Exercise objective: Would you work out how many lines below include the word "você"? Only that number is wanted.

****************************************

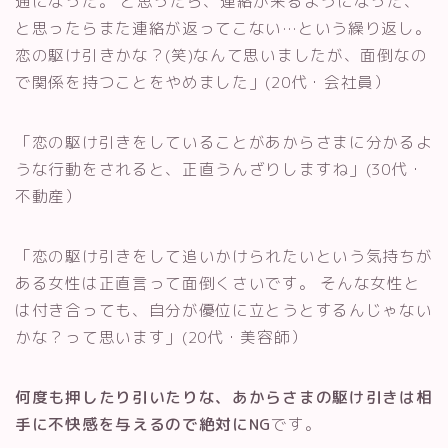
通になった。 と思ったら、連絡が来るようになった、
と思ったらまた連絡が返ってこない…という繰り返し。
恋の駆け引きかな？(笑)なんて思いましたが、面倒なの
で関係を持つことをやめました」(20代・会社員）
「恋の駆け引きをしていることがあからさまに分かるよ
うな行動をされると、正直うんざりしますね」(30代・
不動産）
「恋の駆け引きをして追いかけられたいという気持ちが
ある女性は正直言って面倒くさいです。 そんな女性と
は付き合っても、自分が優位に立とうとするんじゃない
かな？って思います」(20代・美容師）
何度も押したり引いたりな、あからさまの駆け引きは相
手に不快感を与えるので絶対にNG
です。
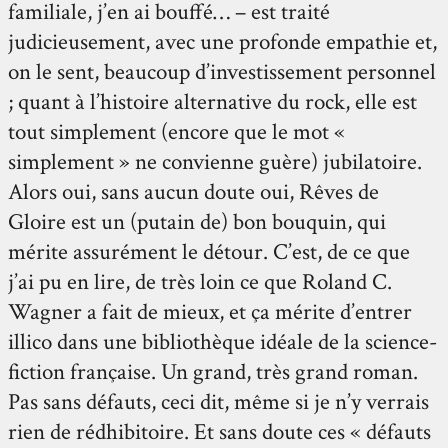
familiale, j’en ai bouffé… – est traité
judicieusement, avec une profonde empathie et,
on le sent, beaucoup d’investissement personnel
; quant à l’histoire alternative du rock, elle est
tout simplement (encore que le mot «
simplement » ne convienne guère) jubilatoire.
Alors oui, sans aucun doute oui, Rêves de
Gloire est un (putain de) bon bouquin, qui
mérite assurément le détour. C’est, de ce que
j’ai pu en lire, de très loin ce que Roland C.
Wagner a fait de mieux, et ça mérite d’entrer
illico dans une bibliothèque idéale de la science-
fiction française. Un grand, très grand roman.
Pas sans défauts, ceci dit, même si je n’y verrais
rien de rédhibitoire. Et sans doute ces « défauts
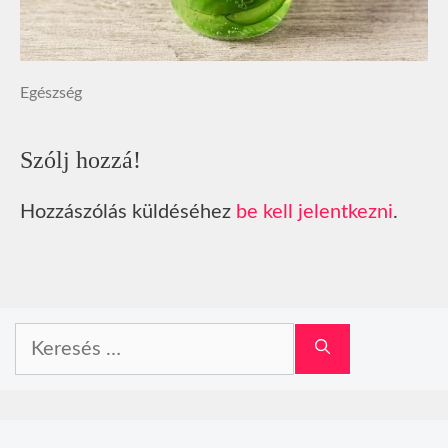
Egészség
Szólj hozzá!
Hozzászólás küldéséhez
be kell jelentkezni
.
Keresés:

****************************************

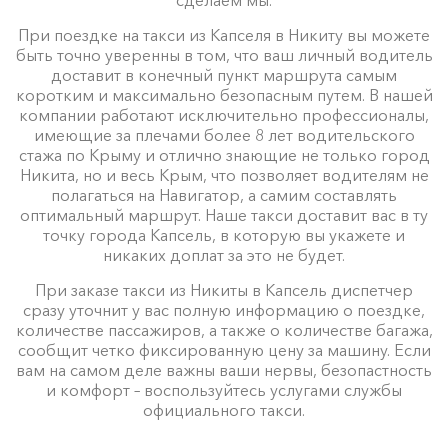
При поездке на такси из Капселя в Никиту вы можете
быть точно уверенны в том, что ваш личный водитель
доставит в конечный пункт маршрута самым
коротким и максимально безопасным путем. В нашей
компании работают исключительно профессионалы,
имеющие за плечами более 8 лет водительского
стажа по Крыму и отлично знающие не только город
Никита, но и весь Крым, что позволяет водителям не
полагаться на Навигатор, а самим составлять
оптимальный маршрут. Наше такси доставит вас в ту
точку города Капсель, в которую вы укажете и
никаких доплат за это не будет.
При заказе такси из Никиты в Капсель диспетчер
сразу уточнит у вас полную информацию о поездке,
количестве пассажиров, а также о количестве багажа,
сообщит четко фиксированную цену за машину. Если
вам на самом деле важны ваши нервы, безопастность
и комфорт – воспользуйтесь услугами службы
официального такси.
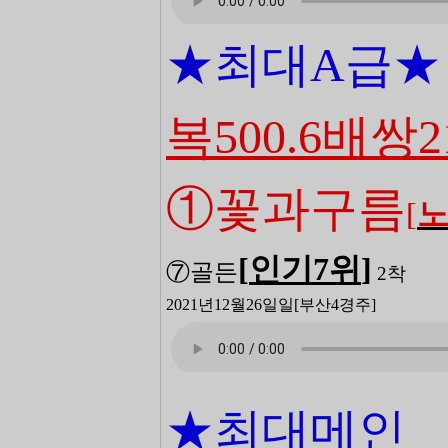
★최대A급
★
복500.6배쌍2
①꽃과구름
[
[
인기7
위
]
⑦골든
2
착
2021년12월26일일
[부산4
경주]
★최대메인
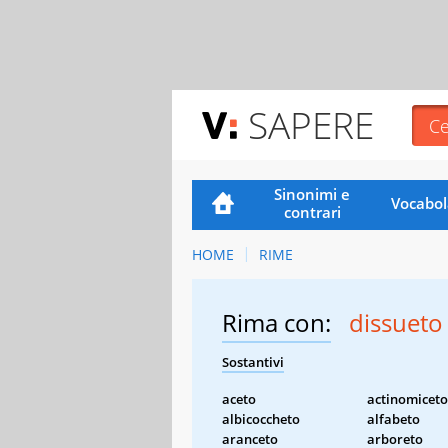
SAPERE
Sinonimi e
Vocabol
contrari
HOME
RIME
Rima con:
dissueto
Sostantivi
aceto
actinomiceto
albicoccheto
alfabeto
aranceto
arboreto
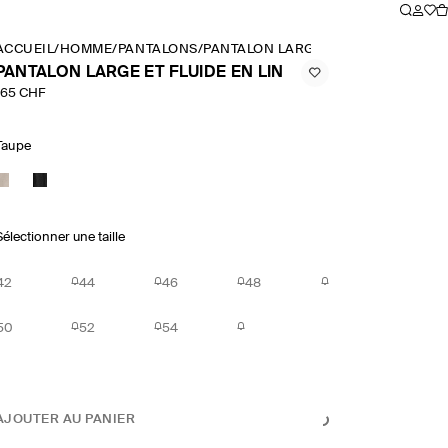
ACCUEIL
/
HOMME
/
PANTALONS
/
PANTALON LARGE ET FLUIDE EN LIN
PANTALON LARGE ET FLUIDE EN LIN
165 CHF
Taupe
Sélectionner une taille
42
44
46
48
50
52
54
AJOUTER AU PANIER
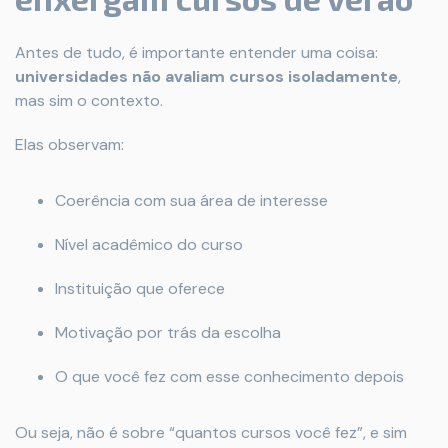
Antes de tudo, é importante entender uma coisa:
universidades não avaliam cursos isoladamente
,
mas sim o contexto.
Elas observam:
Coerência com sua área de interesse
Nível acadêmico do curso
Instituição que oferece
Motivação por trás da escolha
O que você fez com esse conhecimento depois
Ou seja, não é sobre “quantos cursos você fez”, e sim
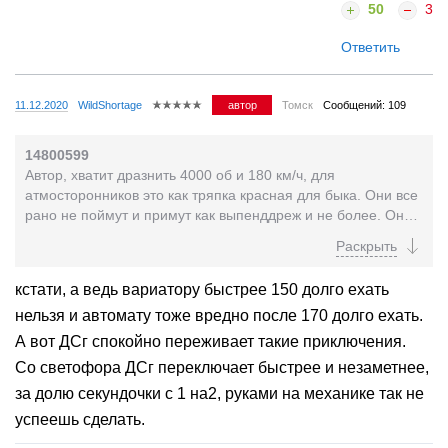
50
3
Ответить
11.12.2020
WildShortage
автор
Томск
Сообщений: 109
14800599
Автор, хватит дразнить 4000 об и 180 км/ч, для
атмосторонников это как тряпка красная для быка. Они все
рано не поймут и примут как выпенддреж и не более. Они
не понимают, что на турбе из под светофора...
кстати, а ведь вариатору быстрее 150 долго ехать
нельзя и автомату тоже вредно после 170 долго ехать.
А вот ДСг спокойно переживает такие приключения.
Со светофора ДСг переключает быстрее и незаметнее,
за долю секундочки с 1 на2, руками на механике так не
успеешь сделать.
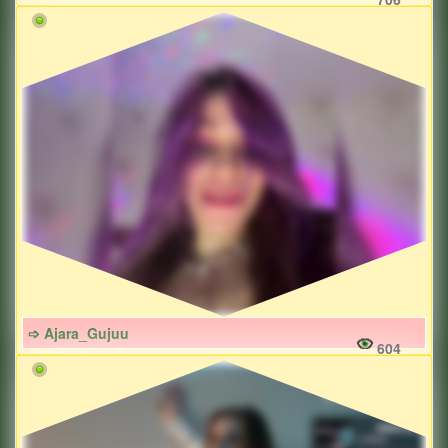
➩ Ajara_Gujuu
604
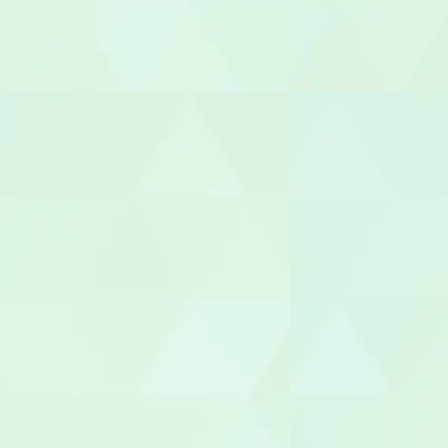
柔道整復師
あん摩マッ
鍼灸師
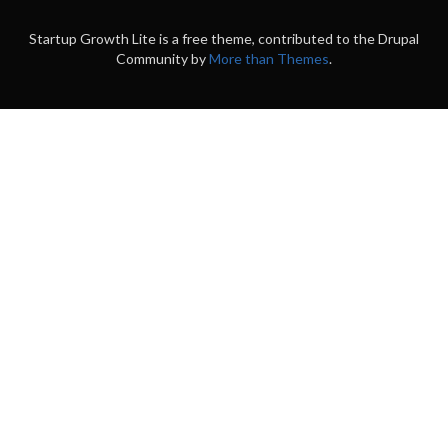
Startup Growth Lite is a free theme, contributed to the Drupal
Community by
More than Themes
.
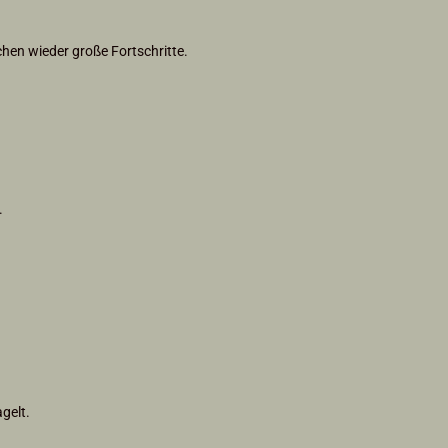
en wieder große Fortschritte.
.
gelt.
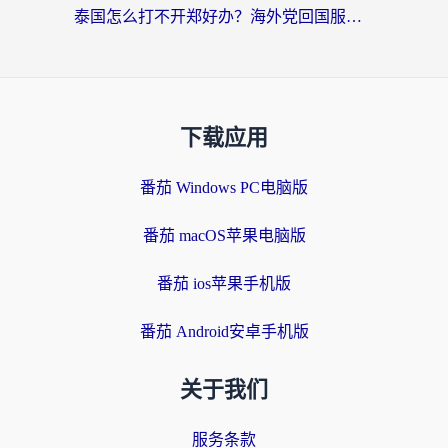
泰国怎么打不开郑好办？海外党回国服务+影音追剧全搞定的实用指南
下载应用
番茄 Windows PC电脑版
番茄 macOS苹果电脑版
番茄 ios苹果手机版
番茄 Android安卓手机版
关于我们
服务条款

****************************************

Task result: 2